A company spokesperson told Bloomberg News it would move its West Bank operations to Northern Israel by “late 2015.” The spokesperson told Bloomberg the decision was “purely commercial.” The company said in a presentation that it would relocate the Mishor Adumim facility and one in Alon Tavor in Northern Israel. It will consolidate its manufacturing in its plant in the Negev desert, in Southern Israel. Relocation costs are expected to be $9 million.
The Mishor Adumim plant had been at the center of a campaign to boycott the company. Its celebrity spokesperson Scarlett Johansson even split from the U.K. charity group Oxfam after the group criticized SodaStream for maintaining a plant within an Israeli settlement. The company has made extensive efforts to defend the plant against international criticism.
“We invite true humanitarians to join us in our relentless effort to build a bridge between Israelis and Palestinians,” the company says on its website. The site also says SodaStream employes 1,300 people, including 950 Palestinians and Israeli Arabs, and that the plant provides “sustenance to about 5,000 Palestinians that depend upon employment in the facility.”
Beyond protests against its settlement activities, the company's business prospects have turned south and it admitted as much when it released its earnings for the third quarter along with a new “growth plan” today. SodaStream's U.S. business took a hit as Macy's decided to no longer carry its products. (An anonymous source told the Washington Free Beacon the decision was not linked to the boycott efforts).
The company said it “outgrew our internal capacity and expanded our product range resulting in operational complexity and erosion of our profit margins” and that, in the U.S., its user growth had “dramatically slowed” even though current users still use the products frequently.
Outside the U.S., growth has also slowed. In the third quarter, revenue from the Americas was $29.5 million, down from $49.8 million last year, a 41% drop. Overall, its soda marker starter kits, which get customers started down the road of buying new flavors and carbon dioxide refills, saw a precipitous drop, with 818,000 sold in the third quarter compared to 1.2 million in the third quarter of last year, a 32% drop.
The company's stock continued its slide, trading down over 2% to $21.40 in early afternoon trading.
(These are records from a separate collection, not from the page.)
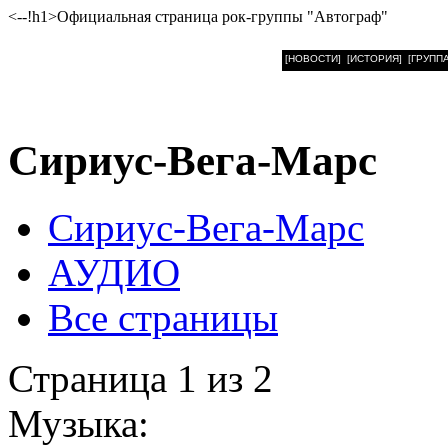
<--!h1>Официальная страница рок-группы "Автограф"
[НОВОСТИ]
[ИСТОРИЯ]
[ГРУППА
Сириус-Вега-Марс
Сириус-Вега-Марс
АУДИО
Все страницы
Страница 1 из 2
Музыка:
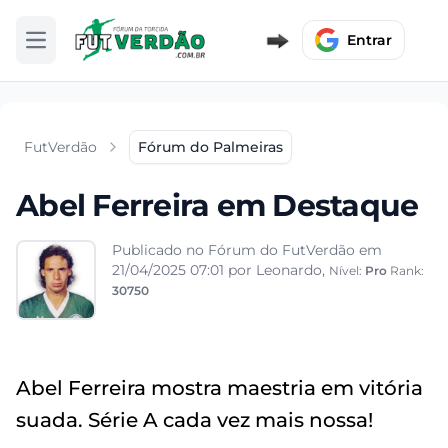
Entrar
Abrir menu
FutVerdão
Fórum do Palmeiras
Abel Ferreira em Destaque
Publicado no Fórum do FutVerdão em
21/04/2025 07:01
por Leonardo,
Nível:
Pro
Rank:
30750
Abel Ferreira mostra maestria em vitória
suada. Série A cada vez mais nossa!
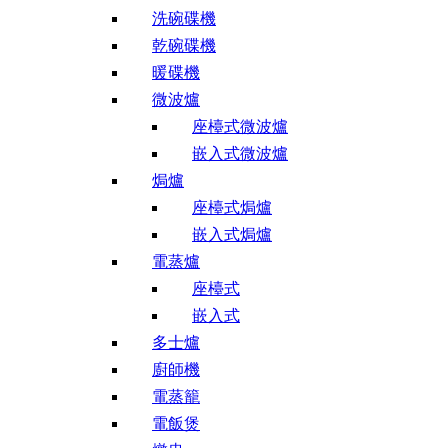
洗碗碟機
乾碗碟機
暖碟機
微波爐
座檯式微波爐
嵌入式微波爐
焗爐
座檯式焗爐
嵌入式焗爐
電蒸爐
座檯式
嵌入式
多士爐
廚師機
電蒸籠
電飯煲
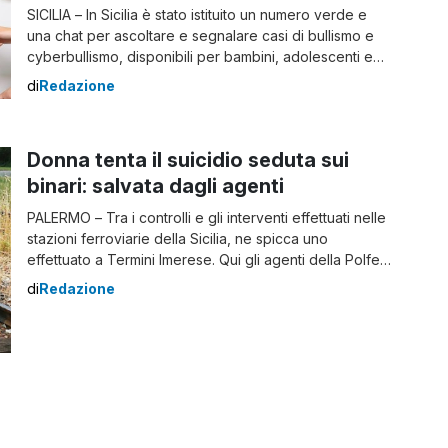
SICILIA – In Sicilia è stato istituito un numero verde e
una chat per ascoltare e segnalare casi di bullismo e
cyberbullismo, disponibili per bambini, adolescenti e
adulti. Il servizio, attivo da ieri, sarà operativo dal lunedì
di
Redazione
al venerdì dalle 14 alle 20. Nasce in Sicilia un progetto
sul bullismo e cyberbullismo Il numero verde […]
Donna tenta il suicidio seduta sui
binari: salvata dagli agenti
PALERMO – Tra i controlli e gli interventi effettuati nelle
stazioni ferroviarie della Sicilia, ne spicca uno
effettuato a Termini Imerese. Qui gli agenti della Polfer
hanno soccorso una donna di 53 anni che si era seduta
di
Redazione
sui binari, con intenti suicidi. Grazie al loro intervento la
signora è stata messa in sicurezza e tranquillizzata
dagli […]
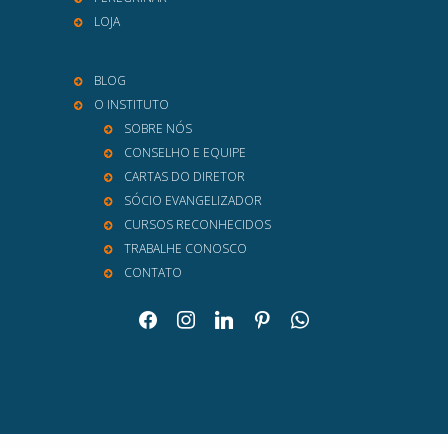
LOJA
BLOG
O INSTITUTO
SOBRE NÓS
CONSELHO E EQUIPE
CARTAS DO DIRETOR
SÓCIO EVANGELIZADOR
CURSOS RECONHECIDOS
TRABALHE CONOSCO
CONTATO
facebook
instagram
linkedin
pinterest
whatsapp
The stock has fallen more than 50% this year. In June 2013 its shares were trading at over $70.
The company has to deal with a broad turn away from sugary drinks in the U.S., what it describes as a “landslide shift towards health and wellness.” This will mean a new marketing campaign, “Water Made Exciting,” all part of an effort to “reinforce the important benefits of using SodaStream and revive our brand heat.” The company also said it had to bring in new executives and overhaul its procurement infrastructure and “consolidate operational structure for simplicity and efficiency and reduce headcount where appropriate.” It is also planning to introduce new bottles that look less like its “detergent” bottles today.
Overall, the company's revenue was $125.9 million for the third quarter, down from $144.6 million last year, while profit dropped to $9.5 million from $16.4 million. A few weeks ago, the company projected $125 million in revenue in the quarter and operating income of $8.5 million. “As we previously announced, our third quarter performance was pressured by challenging selling conditions for soda makers and flavors primarily in the U.S.,” the company's chief executive Daniel Birnbaum said in a statement.